Ни один покоренный народ не может полностью избежать этой деградации. Независимо от того, насколько хорошим может быть правительство или насколько оно защищает, все формы порабощения влекут за собой определенную потерю человеческого достоинства. Под властью чуждой Державы природа покоренной национальности становится мягкой и зависимой. Вместо того чтобы добиваться собственного спасения, она смотрит на правительство в поисках руководства или помощи в любой трудности. Атрофия разрушает ее способность к действию. Она теряет политическое чутье и становится неспособной к самопомощи или самостоятельности. Более сильные способности, если не угасают, то становятся искалеченными. В Ирландии даже сегодня мы видим результат господства в продолжающейся вере в то, что британское правительство, которое довело страну до разорения, обладает единственной силой вернуть ее к процветанию. В Индии мы видим народ, настолько обессиленный чуждым и отеческим правительством, что у них едва хватает мужества или энергии взять на себя такие небольшие обязанности в местном самоуправлении, которые могут быть им предоставлены. Это то, что имел в виду истинный либеральный государственный деятель, сэр Генри Кэмпбелл-Баннерман, своей мудрой фразой о том, что самоуправление лучше, чем хорошее управление. И это можно было бы дополнительно проиллюстрировать нынешним положением самой большой покоренной расы в мире — расы женщин, — для которых все защитное законодательство и хвастливое рыцарство и сюсюканье, как с болонками, которые, как полагают, расточаются на них мужчинами, не идут ни в какое сравнение по личной ценности с просто небольшим правом голоса в управлении своими собственными и национальными делами.
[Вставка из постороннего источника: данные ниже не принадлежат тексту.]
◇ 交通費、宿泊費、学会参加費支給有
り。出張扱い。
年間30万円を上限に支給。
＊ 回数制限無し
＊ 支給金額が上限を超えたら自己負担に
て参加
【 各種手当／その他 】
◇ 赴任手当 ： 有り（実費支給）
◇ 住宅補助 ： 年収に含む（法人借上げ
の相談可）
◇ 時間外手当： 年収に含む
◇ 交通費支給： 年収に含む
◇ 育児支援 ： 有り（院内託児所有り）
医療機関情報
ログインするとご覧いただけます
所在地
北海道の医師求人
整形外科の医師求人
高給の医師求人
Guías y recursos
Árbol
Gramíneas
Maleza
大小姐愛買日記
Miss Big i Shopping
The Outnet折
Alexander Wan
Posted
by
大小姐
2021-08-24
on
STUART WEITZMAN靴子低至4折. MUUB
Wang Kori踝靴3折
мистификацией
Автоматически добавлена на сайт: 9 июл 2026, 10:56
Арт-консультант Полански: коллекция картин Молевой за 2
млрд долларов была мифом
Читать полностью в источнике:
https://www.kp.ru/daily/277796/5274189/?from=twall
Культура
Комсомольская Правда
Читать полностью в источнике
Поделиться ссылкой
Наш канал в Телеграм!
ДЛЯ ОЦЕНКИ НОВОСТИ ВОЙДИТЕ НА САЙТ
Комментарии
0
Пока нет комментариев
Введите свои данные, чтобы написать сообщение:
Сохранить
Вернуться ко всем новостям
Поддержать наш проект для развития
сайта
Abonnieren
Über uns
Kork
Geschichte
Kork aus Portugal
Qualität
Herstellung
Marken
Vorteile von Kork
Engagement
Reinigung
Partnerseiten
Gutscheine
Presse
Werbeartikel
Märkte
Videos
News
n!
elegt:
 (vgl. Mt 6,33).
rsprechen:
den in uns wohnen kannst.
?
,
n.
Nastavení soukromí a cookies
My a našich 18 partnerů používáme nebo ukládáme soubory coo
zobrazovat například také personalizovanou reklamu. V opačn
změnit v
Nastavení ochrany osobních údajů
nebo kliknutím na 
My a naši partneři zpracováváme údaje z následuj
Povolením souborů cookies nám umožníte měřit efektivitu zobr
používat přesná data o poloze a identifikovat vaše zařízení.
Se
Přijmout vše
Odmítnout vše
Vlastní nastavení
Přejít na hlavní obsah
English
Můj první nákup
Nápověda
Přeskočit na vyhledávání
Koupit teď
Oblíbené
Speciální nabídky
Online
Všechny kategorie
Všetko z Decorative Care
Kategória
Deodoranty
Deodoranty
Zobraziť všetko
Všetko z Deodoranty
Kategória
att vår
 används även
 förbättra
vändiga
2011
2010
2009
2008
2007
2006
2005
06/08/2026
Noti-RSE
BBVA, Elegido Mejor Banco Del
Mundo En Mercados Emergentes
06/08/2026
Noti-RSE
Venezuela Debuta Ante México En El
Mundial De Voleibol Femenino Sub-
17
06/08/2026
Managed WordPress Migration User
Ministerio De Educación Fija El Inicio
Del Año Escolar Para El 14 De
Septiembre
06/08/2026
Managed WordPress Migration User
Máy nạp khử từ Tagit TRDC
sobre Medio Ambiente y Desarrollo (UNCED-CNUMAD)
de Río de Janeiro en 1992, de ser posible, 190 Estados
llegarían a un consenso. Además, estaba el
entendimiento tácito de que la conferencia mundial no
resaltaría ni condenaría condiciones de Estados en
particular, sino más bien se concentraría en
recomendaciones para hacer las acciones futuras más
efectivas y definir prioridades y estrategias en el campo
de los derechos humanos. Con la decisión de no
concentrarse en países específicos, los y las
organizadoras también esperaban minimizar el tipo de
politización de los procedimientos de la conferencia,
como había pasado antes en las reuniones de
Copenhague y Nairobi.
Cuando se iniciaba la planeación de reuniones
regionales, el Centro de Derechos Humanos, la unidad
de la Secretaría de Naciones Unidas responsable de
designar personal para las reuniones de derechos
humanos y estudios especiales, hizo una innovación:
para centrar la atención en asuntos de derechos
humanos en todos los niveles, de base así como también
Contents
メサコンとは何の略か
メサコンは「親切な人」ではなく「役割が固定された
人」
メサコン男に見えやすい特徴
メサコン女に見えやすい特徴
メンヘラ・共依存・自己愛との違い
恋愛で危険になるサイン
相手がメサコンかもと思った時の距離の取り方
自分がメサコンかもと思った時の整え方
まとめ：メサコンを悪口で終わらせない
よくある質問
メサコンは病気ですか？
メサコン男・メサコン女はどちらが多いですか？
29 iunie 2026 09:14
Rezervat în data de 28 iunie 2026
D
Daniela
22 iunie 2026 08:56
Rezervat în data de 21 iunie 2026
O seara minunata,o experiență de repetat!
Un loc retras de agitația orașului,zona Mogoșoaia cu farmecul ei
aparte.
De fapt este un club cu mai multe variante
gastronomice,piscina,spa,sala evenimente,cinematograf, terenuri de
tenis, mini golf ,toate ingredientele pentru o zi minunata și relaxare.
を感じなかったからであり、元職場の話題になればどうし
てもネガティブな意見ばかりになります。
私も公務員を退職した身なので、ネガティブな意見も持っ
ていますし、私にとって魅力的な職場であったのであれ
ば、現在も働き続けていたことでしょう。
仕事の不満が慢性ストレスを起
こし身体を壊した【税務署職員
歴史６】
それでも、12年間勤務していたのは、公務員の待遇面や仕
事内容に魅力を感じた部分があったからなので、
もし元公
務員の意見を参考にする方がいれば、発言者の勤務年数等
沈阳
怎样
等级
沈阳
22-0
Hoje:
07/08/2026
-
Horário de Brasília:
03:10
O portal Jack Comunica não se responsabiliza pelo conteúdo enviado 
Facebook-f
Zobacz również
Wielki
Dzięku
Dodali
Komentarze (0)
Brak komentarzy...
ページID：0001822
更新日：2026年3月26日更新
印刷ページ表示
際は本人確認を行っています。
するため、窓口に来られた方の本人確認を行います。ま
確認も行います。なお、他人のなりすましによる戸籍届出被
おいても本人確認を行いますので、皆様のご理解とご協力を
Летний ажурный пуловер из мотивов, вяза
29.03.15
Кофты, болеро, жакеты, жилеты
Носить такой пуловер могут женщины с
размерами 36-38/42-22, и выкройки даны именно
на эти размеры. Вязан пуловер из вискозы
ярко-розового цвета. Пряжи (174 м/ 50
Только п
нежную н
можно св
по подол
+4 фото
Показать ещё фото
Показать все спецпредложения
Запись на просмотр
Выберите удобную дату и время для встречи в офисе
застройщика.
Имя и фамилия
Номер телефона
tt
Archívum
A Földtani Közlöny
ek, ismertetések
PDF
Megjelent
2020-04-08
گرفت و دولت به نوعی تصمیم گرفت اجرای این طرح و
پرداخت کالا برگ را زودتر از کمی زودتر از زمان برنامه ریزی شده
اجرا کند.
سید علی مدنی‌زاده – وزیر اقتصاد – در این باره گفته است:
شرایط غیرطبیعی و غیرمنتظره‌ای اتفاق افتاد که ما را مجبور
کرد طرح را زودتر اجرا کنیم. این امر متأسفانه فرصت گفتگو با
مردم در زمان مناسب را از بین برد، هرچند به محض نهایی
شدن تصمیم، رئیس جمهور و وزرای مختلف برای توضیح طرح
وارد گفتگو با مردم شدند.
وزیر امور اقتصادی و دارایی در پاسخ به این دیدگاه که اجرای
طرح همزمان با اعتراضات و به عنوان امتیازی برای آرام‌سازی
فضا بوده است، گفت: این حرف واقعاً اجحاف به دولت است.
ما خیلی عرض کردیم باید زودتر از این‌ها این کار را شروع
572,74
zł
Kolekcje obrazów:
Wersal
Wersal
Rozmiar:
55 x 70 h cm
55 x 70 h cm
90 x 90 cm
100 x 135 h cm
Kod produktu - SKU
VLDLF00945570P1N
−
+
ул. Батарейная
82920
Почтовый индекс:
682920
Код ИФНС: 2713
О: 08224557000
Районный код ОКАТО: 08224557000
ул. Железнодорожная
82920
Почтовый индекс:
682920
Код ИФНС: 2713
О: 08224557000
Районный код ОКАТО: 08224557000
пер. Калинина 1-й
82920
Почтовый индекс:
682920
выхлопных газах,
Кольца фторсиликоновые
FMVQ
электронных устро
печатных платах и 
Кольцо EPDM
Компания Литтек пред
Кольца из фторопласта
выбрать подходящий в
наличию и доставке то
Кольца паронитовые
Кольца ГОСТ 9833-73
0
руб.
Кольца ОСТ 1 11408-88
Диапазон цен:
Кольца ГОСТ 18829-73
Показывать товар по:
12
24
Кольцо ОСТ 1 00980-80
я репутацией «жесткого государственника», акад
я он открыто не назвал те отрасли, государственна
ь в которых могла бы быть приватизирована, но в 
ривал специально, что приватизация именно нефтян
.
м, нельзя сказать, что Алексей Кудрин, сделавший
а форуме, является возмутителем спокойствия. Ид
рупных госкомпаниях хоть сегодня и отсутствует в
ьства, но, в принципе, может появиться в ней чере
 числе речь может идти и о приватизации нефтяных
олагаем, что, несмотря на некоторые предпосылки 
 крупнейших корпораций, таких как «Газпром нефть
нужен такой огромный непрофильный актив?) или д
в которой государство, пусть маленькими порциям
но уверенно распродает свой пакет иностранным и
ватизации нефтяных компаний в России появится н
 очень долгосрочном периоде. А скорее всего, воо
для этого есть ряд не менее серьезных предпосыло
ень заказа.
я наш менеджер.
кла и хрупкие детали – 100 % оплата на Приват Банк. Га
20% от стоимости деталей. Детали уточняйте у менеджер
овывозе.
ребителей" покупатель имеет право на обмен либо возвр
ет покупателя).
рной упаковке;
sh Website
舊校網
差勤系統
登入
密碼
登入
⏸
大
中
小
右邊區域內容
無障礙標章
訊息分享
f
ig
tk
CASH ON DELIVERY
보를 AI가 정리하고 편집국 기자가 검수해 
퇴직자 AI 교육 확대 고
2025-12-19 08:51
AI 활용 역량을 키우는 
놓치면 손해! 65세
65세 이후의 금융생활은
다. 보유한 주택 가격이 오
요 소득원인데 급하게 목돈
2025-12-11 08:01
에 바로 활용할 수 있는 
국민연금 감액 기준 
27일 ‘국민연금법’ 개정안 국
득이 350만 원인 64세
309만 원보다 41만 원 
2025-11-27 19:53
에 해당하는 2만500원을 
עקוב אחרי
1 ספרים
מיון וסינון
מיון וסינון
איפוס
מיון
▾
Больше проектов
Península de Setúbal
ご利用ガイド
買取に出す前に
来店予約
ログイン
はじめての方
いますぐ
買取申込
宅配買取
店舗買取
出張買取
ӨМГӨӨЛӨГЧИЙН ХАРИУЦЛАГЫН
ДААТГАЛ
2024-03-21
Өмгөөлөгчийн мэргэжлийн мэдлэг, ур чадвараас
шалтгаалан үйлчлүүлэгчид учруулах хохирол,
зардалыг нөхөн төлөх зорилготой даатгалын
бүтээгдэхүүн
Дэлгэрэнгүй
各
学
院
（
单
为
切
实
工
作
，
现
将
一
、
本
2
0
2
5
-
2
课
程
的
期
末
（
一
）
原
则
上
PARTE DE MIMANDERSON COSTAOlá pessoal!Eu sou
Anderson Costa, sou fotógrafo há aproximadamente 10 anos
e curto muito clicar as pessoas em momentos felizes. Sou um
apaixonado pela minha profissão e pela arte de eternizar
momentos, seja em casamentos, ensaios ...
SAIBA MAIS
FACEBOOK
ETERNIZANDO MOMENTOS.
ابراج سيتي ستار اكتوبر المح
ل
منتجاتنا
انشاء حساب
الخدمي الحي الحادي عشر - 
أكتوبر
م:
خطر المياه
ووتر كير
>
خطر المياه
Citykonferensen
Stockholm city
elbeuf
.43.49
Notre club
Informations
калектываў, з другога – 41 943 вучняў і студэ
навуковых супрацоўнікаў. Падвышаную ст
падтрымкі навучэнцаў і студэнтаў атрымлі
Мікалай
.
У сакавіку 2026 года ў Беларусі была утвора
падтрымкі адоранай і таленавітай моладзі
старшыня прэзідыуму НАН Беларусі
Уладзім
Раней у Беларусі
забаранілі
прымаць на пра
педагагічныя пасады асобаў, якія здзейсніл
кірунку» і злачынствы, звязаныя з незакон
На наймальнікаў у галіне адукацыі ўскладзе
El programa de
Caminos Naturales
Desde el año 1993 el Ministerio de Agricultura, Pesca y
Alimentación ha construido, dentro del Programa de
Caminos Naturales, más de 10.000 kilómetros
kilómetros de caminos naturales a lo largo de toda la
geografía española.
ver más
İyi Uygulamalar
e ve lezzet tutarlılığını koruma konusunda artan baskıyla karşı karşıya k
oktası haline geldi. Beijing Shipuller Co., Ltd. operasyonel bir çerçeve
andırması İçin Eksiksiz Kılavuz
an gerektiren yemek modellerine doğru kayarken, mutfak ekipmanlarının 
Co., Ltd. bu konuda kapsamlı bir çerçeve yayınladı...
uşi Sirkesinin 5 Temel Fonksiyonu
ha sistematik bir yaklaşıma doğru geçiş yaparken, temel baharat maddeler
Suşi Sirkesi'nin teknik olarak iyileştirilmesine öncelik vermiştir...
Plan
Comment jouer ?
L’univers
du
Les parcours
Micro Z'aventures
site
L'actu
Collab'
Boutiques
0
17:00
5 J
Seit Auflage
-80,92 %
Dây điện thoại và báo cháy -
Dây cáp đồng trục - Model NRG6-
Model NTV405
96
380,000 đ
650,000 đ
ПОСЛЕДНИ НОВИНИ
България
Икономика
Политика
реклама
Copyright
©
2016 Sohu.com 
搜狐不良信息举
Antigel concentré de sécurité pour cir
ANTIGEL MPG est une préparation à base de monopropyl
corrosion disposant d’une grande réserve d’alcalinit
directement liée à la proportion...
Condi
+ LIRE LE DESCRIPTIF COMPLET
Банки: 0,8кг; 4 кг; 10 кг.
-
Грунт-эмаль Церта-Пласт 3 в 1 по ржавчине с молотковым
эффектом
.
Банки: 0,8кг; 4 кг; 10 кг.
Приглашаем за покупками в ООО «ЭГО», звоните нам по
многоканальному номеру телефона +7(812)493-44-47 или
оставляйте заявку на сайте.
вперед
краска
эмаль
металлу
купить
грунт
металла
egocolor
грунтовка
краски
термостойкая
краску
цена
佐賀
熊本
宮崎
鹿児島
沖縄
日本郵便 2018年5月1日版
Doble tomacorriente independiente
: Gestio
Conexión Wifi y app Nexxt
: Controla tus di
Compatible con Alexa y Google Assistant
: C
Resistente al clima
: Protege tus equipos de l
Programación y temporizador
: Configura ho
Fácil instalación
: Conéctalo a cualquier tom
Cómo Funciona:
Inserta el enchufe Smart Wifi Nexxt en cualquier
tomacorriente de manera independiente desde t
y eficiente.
Такое искалечение характера — это наказание за порабощение в его лучшем виде. В худшем случае покоренный народ платит за это мучительной злобой, неугасимой ненавистью и диким негодованием, которое разрывает сердце. Можно сказать, что негодование во всяком случае лучше, чем потеря человеческого достоинства, и опять же я согласен. Там, где есть деспотизм, вполне может быть, что по этой причине жестокий деспотизм менее вреден, чем отеческий деспотизм — менее вреден, я имею в виду, для отдельной души, которая является единственной вещью, которая имеет значение. Но душа, которая задушена ненавистью и раздираема негодованием, не находится в своем лучшем состоянии. Ее функции нарушаются, зрение искажается, суждение смущается, сладость отравляется, смех убивается. Все существо страдает и меняется. На время оно может вспыхнуть свирепой, великолепной интенсивностью. Но мы говорим о «всепоглощающей ярости», и эта фраза ужасно правдива. Ярость — это всепоглощающий огонь, всегда славный огонь, дикий маяк в ночи тьмы, но он превращает в пепел ту природу, которая является его топливом.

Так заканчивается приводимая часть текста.